My midlife change began six years ago while driving in Washington State, when my vacation-minded husband turned to me and said, "I think we should retire and open a bed-and-breakfast." Suddenly I had a flashback of my mother giving up her New York City lifestyle to follow my father to Florida to fish for grouper. I was ready to bolt. I realized that, unlike my mother, I could afford to do it. I have my own pension, Social Security and 401(k). Fortunately, we decided it was a bad business plan for us. I found my own path, starting WomanSage, and next month my husband and I will celebrate our 25th anniversary.

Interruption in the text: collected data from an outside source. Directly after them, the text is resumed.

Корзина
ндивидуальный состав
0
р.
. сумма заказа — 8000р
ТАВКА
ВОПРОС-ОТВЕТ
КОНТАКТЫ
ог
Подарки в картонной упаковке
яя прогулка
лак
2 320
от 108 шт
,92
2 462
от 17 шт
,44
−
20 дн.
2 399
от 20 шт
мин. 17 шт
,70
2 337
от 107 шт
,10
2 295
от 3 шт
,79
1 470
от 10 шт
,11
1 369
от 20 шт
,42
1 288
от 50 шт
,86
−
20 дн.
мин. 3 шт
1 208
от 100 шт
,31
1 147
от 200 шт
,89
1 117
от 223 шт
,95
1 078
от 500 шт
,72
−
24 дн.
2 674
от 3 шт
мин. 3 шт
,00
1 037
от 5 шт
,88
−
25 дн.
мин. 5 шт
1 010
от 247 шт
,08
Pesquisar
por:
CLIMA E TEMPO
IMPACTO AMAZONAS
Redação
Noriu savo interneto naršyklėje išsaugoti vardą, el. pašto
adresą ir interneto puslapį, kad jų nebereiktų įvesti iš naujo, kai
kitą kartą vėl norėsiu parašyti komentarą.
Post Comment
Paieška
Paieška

Was this a midlife crisis? You bet. And I'm not alone on this transitional journey. To help find my way, I created "How is your life different from your mother's?," a Web-based survey. So far, more than 2,500 women age 50 and over have logged on to womansage.com to help me define the pros and cons of midlife change. Here's what they say are the six major points.

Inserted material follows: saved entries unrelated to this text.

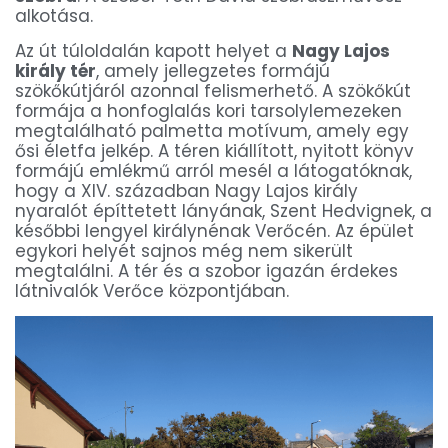
alkotása.
Az út túloldalán kapott helyet a
Nagy Lajos
király tér
, amely jellegzetes formájú
szökőkútjáról azonnal felismerhető. A szökőkút
formája a honfoglalás kori tarsolylemezeken
megtalálható palmetta motívum, amely egy
ősi életfa jelkép. A téren kiállított, nyitott könyv
formájú emlékmű arról mesél a látogatóknak,
hogy a XIV. században Nagy Lajos király
nyaralót építtetett lányának, Szent Hedvignek, a
későbbi lengyel királynénak Verőcén. Az épület
egykori helyét sajnos még nem sikerült
megtalálni. A tér és a szobor igazán érdekes
látnivalók Verőce központjában.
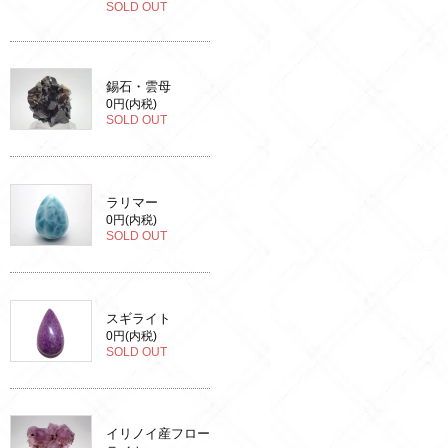
SOLD OUT
錫石・雲母
0円(内税)
SOLD OUT
ラリマー
0円(内税)
SOLD OUT
スギライト
0円(内税)
SOLD OUT
イリノイ産フロー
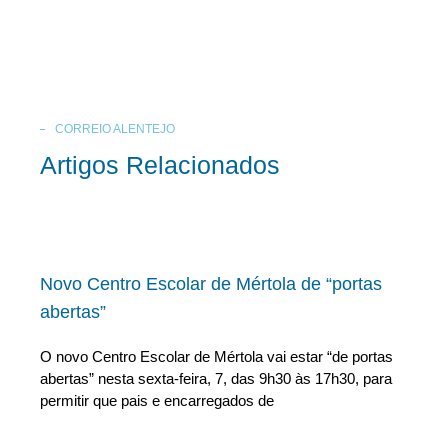
CORREIO ALENTEJO
Artigos Relacionados
Novo Centro Escolar de Mértola de “portas
abertas”
O novo Centro Escolar de Mértola vai estar “de portas
abertas” nesta sexta-feira, 7, das 9h30 às 17h30, para
permitir que pais e encarregados de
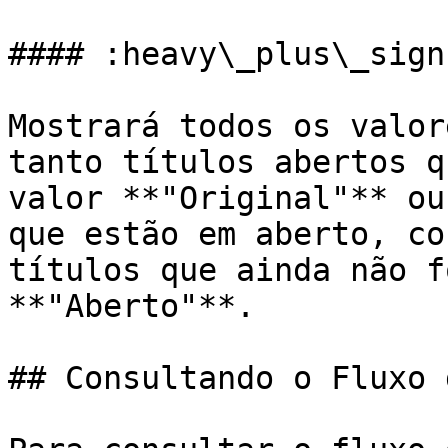
#### :heavy\_plus\_sign
Mostrará todos os valor
tanto títulos abertos q
valor **"Original"** ou
que estão em aberto, co
títulos que ainda não f
**"Aberto"**.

1. Know who's in charge. Are you making this change because you lost your job or just found out your husband prefers a twenty-something in his office? If you're being forced into this change, go very slowly. If you're feeling your way on your own, take your time. Don't jump into strange territory. Put common sense ahead of pride.

2. Revitalize and rejuvenate. Too much stress and too few hormones sapping your spirit? Face it, outside appearances do make a big difference for women--particularly after 50. Reward yourself with a makeover. Self-esteem is critical to midlife confidence.

3. Do your research. Sure, you've always wanted to raise ostriches, but is there a market for ostrich meat where you live? Take a deep breath, and do a reality check. Planning to move from a high-powered corporate job to a simpler lifestyle and career? Think your marriage is as dull as dirt? Take the time to talk to a therapist, a career coach or a life coach.

4. Follow the money. Before you make any change-- from job to marriage--talk to an accountant. Check out your Social Security benefits and your pension plan. It sounds dreary, but the older you get, the more money counts.

5. Take a poll. Talk to your family and friends. Listen to them and then listen to your heart. Be ready for surprises. I started out modestly when I launched WomanSage as a nonprofit organization to help midlife women in Orange County, Calif., and now we are national, with chapters around the country.

6. Be selfish. After years of nurturing and caring for others, you've earned the right to put yourself first. It's O.K. to have a facial, travel by yourself or have a relationship without a wedding ring. Chances are, you'll find out that almost everything gets better after 50.